Entrare in cantina significa incontrare chi il Franciacorta lo produce, ascoltarne le storie, comprendere il valore dell’attesa e scoprire quanto lavoro si nasconda dietro ogni bottiglia. Degustazioni, visite ed esperienze diffuse permetteranno di attraversare il territorio seguendo un itinerario fatto di sapori, incontri e paesaggi, con il coinvolgimento della Strada del Franciacorta, dei ristoranti, delle strutture ricettive e degli operatori dell’accoglienza.
Il cuore culturale del Festival batterà tra Erbusco e Rodengo Saiano. Nella sede del Consorzio Franciacorta, “Franciacorta prima del calice” accompagnerà i visitatori là dove tutto ha inizio: nella terra, nel sapere dei produttori, nei gesti della vendemmia e nel tempo necessario al Metodo Franciacorta. Mappe geologiche, campioni di terreno, fotografie e immagini racconteranno ciò che normalmente resta invisibile quando il vino arriva nel bicchiere.

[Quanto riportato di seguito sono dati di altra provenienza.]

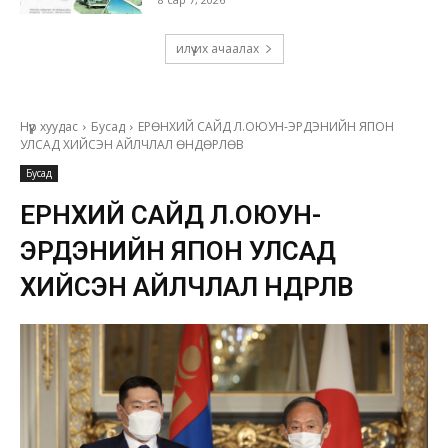
илүү их ачаалах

All’Accademia Symposium il paesaggio diventerà invece materia di riflessione, con incontri dedicati al rapporto tra natura, mente, biodiversità e futuro della viticoltura. A completare il viaggio saranno le masterclass: dal fascino vellutato del Satèn agli assaggi alla cieca, dal confronto tra le diverse tipologie all’incontro con i formaggi, fino al racconto dell’evoluzione del Franciacorta sui lieviti.
Ci sarà spazio anche per lo sguardo delle nuove generazioni, con un Think Tank dedicato agli under 35. Perché il Festival Franciacorta in Cantina non vuole soltanto raccontare un grande vino: vuole offrire il tempo e gli strumenti per comprenderne l’identità, entrando nel paesaggio da cui nasce e incontrando le persone che, vendemmia dopo vendemmia, continuano a costruirne la storia.